Adult Acquired Flatfoot Deformity
One in four adults in the U.S. has adult acquired flatfoot deformity, which may begin during childhood or be acquired with age. The foot may be flat all the time or may lose its arch when the person stands. The most common and serious cause of flat foot is Posterior Tibial Tendon Dysfunction, in which the main tendon that supports the arch gradually weakens.
Patients with adult acquired flatfoot deformity may experience:
- Heel or ankle pain
- Tired feet
- Foot or ankle deformities
- Knee or back pain
Some patients may not experience any symptoms from this condition. However, flatfoot tends to worsen over time, especially in patients with a tight Achilles tendon or those who are obese. Athletes are also at a higher risk of developing flatfoot.

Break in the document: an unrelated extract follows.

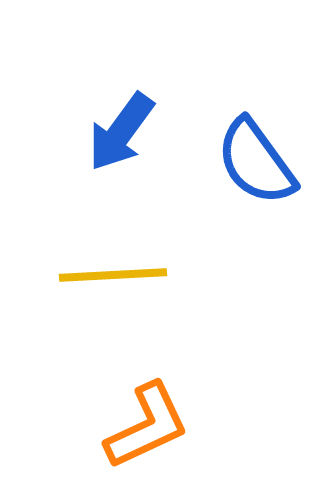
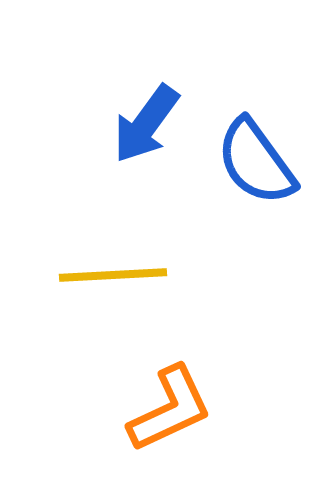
blue arrow: moved 25 px right, 8 px up
orange L-shape: moved 23 px right, 17 px up
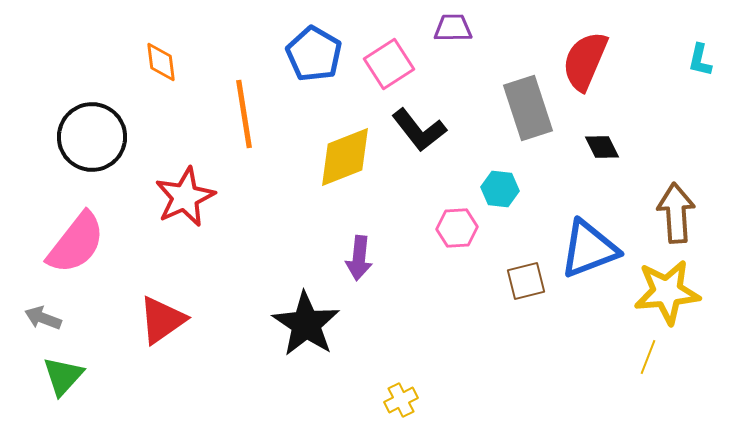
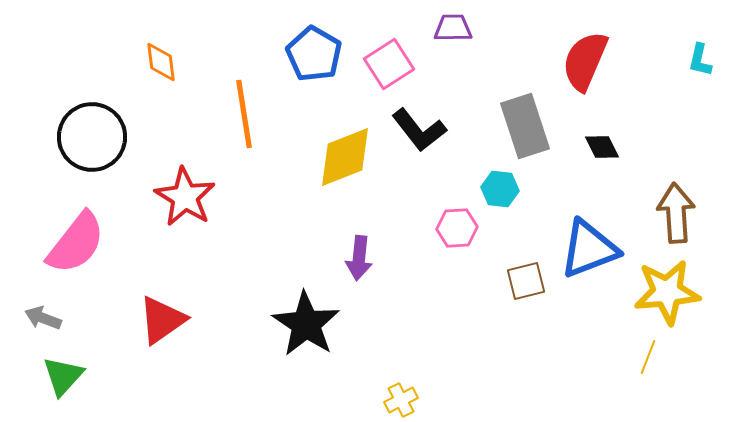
gray rectangle: moved 3 px left, 18 px down
red star: rotated 16 degrees counterclockwise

Treatment for flatfoot often begins with conservative life changes such as changing shoes, wearing orthotic devices and taking anti-inflammatory mediation to relieve pain. Applying ice to the foot and performing physical therapy exercises are also usually helpful for many patients. In severe cases, or those that do not respond to conservative treatments, surgery may be needed to relieve symptoms and correct the problem. Surgery for flatfoot may involve removing or reshaping a bone or bone spur, or fusing one or more of the bones in the foot together.